What happened

Sturdy real estate company Cushman & Wakefield (CWK -0.62%) wasn't a very sturdy investment on Friday. The company's stock took a nasty hit, falling by nearly 11% a day after it published its latest set of quarterly results. That decline didn't mirror the generally good performance of many other stocks on the week's last day; the bellwether S&P 500 index gained nearly 2% as Cushman & Wakefield's shares dived.

So what

Cushman & Wakefield's first-quarter figures were unveiled after market hours Thursday. These revealed that the company earned slightly under $2.25 billion in revenue; this was down 4% from its Q1 2022 take. More discouragingly, the real estate mainstay plunged into the red on the bottom line; its non-GAAP (adjusted) net loss was $9.4 million, or $0.04 per share, against the year-ago profit of $109 million.

Those headline numbers were quite some distance away from the average analyst estimates.
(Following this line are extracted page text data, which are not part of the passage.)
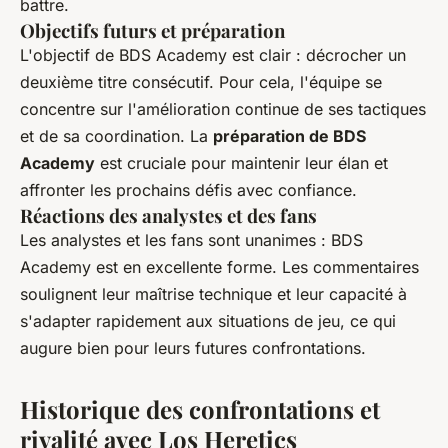
battre.
Objectifs futurs et préparation
L'objectif de BDS Academy est clair : décrocher un
deuxième titre consécutif. Pour cela, l'équipe se
concentre sur l'amélioration continue de ses tactiques
et de sa coordination. La
préparation de BDS
Academy
est cruciale pour maintenir leur élan et
affronter les prochains défis avec confiance.
Réactions des analystes et des fans
Les analystes et les fans sont unanimes : BDS
Academy est en excellente forme. Les commentaires
soulignent leur maîtrise technique et leur capacité à
s'adapter rapidement aux situations de jeu, ce qui
augure bien pour leurs futures confrontations.
Historique des confrontations et
rivalité avec Los Heretics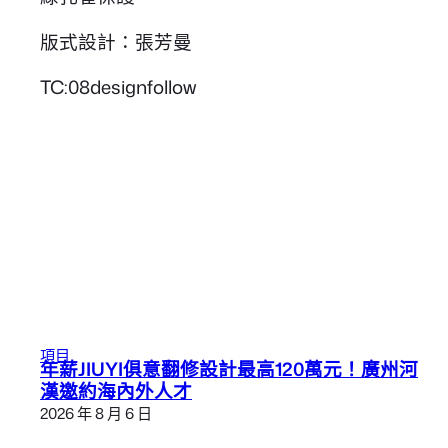
版式設計：張芳曼
TC:08designfollow
項目
年薪JIUYI俱意翻修設計最高120萬元！廣州河
漢邀約海內外人才
2026 年 8 月 6 日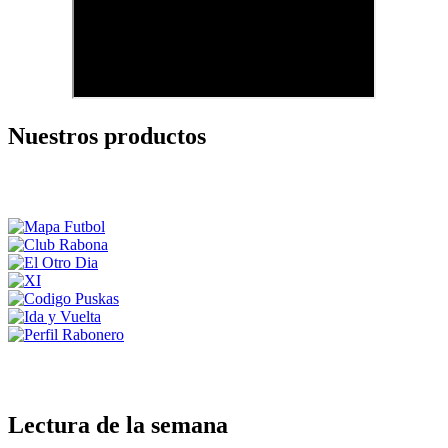
Nuestros productos
Lectura de la semana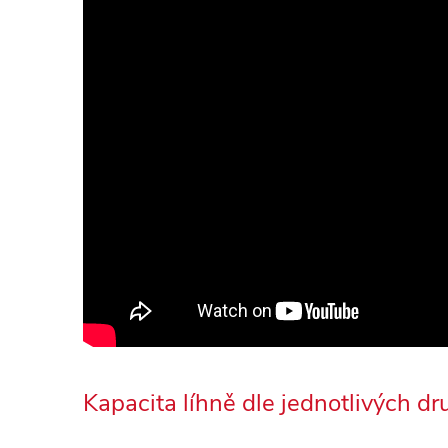
Kapacita líhně dle jednotlivých d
Collectively, pundits following Cushman & Wakefield stock were modeling only $1.49 billion in revenue. Far less happily, they believed the company would post an adjusted net result well in the black at $0.22 per share.

Now what

Citing macroeconomic headwinds as a major influence on its quarterly performance, Cushman & Wakefield said the situation could have been worse. It quoted CEO John Forrester as saying that "our global diversified portfolio, especially in our recurring revenue service lines, helped mitigate the impact of lower demand for transactional services in our industry."

The company did not provide any guidance in its earnings report.